[[ Excerpted data, beginning ]]

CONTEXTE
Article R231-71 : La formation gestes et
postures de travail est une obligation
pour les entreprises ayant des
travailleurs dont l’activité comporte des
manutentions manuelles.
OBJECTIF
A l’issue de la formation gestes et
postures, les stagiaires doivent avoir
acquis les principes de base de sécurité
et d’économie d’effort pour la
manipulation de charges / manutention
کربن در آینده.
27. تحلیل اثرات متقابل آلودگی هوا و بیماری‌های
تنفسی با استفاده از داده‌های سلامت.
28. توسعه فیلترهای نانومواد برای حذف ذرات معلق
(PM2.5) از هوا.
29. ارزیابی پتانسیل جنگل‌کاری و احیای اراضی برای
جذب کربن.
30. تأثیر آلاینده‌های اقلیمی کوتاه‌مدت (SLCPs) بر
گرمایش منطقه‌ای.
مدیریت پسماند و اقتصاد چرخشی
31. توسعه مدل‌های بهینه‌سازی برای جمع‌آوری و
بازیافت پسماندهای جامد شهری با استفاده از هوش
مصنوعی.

[[ Excerpted data, end ]]
[[ Excerpted data, beginning ]]

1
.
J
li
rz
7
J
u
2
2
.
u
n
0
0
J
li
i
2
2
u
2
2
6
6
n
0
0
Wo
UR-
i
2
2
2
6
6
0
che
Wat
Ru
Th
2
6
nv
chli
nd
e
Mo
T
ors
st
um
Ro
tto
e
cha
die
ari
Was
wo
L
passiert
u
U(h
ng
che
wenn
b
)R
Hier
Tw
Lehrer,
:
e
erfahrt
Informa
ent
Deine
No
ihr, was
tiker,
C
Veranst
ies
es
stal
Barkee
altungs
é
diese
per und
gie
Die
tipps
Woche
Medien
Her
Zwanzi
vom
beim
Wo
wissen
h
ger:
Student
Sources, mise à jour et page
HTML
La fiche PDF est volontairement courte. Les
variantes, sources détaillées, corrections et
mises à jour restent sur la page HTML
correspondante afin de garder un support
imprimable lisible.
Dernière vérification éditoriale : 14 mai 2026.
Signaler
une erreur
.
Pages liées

[[ Excerpted data, end ]]

What to produce: Find out how many lines in the entries above hold "توسعه", then reply with that figure and nothing else.

Final answer: 2